I write some optimizations for processing single precision floating-point calculation SIMD intrinsics.
Sometimes a pd
double-precision instruction does what I want more easily than any ps
single precision one.
Example 1:
I have pointer float prt* which point to block of floats: f0 f1 f2 f3 etc.
I want to load __m256 value with [ f0, f1, f0, f1, f0, f1, f0, f1 ]. I didn't find a 64-bit broadcast for __m256
data types. Can I use _mm256_broadcast_sd
on floats?
float* ptr = ...; // pointer to some memory chunk aligned to 4 bytes
__m256 vat = _mm256_castpd_ps( _mm256_broadcast_sd( ( double* )ptr ) );
Example 2:
I have __m256 value [f0, f1, f2, f3, f4, f5, f6, f7]. Can I use shift instructions like a _mm256_srl_epi32, which take as argument __m256i values for manipulation with my __m256 value?
I check it in practice and it works, but is it a correct way to use instructions with different types?
Yes, vbroadcastsd
is a good asm instruction for broadcasting a pair of floats, and _mm256_broadcast_sd
+ a cast intrinsic is a safe way to implement it in C.
Note that you aren't dereferencing (in pure C) a double*
that points at float
objects. You're only passing it to an intrinsic function. _mm256_set1_pd( *(double*)floatp )
would be strict aliasing undefined behaviour in C, but load/store intrinsics are defined to work regardless of what the pointer is actually pointing at. Exactly so you can easily do wide loads/stores to whatever data you actually have, not just __int64
or double
.
For example, GCC's header defines _mm256_broadcastsd(const double*)
as a wrapper around __builtin_ia32_vbroadcastsd256
. And GCC defines _mm_loadl_epi64
to include a dereference of *(__m64_u *)__P
, where __m64_u
is an unaligned may-alias version of __m64
which it defines as.
typedef int __m64_u __attribute__ ((__vector_size__ (8), __may_alias__, __aligned__ (1)));
In general, even load/store intrinsics that take a float*
or double*
(instead of __m128i*
) are alignment and strict-aliasing safe. (Or at least I think they're supposed to be.

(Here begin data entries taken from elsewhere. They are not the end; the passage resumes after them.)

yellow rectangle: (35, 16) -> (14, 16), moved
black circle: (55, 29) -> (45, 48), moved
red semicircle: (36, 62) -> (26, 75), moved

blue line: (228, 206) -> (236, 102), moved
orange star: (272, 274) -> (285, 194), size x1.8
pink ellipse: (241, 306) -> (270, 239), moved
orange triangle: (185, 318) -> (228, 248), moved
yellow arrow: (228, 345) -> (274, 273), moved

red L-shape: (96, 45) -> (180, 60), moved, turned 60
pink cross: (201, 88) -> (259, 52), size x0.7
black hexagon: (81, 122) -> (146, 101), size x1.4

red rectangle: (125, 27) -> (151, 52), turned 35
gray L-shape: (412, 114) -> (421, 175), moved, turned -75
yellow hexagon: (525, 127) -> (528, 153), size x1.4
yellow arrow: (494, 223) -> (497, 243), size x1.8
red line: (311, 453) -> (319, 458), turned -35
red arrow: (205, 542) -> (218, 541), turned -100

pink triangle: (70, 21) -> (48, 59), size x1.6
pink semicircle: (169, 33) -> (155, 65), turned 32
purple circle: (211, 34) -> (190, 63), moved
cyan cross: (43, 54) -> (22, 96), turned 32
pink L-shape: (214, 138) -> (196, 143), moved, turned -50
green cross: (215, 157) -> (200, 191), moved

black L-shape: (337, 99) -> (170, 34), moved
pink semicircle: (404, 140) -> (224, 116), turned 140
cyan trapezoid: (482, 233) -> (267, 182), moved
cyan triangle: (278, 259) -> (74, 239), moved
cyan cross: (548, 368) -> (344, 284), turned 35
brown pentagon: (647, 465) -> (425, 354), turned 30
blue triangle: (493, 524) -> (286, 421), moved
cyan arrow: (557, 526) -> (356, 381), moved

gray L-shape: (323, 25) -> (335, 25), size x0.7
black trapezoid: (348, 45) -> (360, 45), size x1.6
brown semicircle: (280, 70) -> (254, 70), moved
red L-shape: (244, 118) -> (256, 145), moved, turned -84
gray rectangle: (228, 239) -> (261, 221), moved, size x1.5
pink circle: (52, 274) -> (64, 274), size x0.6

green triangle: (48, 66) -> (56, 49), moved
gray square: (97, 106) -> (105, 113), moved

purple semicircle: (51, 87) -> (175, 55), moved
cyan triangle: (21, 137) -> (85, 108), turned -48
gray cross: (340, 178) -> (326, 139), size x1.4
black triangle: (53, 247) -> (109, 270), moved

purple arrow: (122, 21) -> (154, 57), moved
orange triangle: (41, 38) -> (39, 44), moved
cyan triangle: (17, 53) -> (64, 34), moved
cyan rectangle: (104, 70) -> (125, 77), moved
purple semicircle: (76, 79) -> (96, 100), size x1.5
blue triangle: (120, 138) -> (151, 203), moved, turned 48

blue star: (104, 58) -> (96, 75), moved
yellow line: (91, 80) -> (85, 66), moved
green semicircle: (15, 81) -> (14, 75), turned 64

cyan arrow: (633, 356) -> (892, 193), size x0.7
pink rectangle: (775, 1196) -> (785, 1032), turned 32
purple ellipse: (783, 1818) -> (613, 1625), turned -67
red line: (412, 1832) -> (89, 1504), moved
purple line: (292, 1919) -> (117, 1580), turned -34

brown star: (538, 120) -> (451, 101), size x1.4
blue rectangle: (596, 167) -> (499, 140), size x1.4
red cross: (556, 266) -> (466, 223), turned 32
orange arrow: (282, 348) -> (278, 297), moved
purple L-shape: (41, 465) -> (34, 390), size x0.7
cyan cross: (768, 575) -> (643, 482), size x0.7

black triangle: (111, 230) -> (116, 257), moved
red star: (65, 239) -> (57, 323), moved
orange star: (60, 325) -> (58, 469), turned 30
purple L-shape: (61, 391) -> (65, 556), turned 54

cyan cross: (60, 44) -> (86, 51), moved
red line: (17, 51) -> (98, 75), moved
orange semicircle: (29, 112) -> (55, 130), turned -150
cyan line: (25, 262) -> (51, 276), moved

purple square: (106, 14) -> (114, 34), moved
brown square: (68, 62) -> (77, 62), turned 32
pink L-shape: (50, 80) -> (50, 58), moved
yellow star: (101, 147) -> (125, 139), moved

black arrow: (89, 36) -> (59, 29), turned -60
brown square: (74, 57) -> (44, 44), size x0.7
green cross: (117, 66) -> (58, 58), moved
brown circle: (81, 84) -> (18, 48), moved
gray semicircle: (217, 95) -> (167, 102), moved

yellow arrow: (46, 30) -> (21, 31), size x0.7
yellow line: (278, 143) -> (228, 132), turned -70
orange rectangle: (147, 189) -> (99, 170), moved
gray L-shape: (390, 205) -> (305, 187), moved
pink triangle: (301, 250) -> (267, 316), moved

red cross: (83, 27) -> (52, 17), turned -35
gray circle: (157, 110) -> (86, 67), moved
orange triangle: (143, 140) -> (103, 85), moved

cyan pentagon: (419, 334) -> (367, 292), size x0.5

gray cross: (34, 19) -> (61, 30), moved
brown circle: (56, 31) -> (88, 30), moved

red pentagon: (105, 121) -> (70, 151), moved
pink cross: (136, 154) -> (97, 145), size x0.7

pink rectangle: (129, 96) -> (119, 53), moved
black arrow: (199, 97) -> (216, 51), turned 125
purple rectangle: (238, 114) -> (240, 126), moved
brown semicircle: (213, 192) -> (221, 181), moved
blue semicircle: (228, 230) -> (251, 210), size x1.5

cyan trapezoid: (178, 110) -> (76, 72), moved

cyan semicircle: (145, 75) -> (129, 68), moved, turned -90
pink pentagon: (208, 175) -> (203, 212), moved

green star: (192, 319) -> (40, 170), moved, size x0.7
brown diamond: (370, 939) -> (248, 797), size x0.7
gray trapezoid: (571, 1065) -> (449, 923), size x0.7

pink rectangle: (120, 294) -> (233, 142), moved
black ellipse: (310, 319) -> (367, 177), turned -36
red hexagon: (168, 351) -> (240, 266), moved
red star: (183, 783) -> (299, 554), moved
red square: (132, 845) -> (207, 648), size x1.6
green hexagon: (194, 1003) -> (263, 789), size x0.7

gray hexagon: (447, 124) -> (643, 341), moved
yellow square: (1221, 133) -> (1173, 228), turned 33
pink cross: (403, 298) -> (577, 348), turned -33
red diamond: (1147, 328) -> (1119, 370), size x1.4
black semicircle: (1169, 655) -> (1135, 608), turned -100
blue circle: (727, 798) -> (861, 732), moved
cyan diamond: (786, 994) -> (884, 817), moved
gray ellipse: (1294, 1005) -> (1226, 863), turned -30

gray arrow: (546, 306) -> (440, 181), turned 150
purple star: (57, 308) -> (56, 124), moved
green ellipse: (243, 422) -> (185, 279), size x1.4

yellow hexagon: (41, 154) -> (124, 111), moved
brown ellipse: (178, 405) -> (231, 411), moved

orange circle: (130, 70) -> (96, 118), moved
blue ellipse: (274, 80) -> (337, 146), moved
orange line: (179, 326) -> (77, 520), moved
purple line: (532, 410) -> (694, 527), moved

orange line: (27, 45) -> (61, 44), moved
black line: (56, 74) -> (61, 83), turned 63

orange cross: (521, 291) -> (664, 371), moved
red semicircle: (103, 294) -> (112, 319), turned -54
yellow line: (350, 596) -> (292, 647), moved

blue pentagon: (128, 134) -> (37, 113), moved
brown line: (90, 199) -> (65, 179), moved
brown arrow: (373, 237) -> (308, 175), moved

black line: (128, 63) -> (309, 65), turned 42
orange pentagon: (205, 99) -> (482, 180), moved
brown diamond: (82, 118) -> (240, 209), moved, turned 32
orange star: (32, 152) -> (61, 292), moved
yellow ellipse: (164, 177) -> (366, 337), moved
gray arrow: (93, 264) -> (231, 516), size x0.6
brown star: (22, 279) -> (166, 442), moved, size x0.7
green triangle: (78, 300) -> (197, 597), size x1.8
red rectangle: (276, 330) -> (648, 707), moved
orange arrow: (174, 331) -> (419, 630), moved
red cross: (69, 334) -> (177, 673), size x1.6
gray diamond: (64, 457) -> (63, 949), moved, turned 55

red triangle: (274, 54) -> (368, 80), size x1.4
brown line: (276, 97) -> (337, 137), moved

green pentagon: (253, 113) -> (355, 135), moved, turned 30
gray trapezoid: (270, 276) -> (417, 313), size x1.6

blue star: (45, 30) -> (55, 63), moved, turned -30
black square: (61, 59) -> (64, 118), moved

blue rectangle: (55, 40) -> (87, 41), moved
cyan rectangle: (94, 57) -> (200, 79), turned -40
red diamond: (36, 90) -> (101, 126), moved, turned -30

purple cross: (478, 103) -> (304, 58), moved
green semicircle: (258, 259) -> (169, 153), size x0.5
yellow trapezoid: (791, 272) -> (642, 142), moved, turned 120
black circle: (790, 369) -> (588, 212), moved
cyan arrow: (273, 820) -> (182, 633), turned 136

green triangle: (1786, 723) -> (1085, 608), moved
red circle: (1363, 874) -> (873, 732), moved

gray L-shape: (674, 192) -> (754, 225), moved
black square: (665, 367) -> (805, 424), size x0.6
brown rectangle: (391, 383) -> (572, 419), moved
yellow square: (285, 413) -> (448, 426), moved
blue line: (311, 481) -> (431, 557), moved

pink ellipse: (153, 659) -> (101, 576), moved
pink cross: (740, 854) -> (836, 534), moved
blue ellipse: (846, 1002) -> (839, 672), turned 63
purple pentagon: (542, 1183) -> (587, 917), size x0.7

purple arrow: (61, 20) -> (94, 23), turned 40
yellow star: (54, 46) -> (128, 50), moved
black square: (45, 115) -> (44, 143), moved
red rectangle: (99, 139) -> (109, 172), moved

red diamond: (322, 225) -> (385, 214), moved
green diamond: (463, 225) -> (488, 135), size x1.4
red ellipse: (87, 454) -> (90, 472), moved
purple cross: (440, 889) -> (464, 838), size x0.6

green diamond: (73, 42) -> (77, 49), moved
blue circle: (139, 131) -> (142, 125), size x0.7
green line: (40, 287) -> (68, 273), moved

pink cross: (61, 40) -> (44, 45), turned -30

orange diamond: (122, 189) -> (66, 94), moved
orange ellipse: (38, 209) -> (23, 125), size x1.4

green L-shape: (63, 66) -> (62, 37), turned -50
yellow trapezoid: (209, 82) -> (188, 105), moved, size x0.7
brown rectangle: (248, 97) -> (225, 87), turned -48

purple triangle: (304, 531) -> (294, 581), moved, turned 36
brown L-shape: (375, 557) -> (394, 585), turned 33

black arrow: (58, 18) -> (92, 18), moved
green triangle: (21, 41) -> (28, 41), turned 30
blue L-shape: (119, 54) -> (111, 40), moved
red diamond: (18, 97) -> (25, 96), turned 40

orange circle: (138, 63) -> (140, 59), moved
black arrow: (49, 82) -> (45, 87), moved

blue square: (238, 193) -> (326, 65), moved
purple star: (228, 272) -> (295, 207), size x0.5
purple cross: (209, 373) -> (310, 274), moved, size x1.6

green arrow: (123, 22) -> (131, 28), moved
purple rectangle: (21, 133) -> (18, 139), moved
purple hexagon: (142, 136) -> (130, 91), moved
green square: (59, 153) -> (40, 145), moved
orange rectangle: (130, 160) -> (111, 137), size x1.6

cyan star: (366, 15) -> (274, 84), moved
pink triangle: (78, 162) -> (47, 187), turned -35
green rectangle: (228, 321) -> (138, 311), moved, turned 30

On some compilers there might be some which aren't actually strict-aliasing safe. So it can be a pain to get them to safely emit vpbroadcastd
from a pointer that isn't actually pointing at an int
, for example; I forget which intrinsic it was that found some compiler not respecting possible aliasing for.)
Your example 2 is not clear. Are you wanting to bit-shift the bit-patterns of floats? Yes, of course you can do that, that's why SIMD cast intrinsics exist to keep the C compiler happy when you want to reinterpret the same bits as a different vector type.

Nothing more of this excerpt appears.